Work instructions: Where in the material does the word "Renault" appear? Copy each line that has it.

Record excerpts:
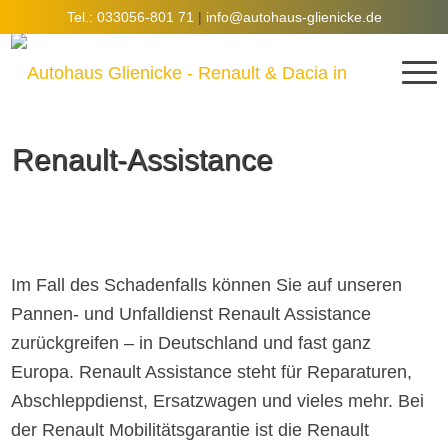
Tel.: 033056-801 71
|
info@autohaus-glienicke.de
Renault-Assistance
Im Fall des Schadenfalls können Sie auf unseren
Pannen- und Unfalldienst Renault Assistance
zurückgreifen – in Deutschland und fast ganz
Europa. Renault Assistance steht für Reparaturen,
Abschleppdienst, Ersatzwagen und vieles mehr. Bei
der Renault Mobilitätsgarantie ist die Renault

* * *

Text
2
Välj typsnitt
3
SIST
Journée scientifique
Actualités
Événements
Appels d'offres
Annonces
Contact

--

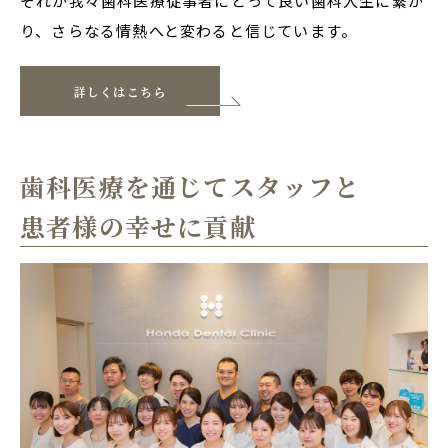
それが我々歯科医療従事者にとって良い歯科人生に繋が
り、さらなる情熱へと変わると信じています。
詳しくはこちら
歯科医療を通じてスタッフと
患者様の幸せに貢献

Response below:
Renault-Assistance
Pannen- und Unfalldienst Renault Assistance
Europa. Renault Assistance steht für Reparaturen,
der Renault Mobilitätsgarantie ist die Renault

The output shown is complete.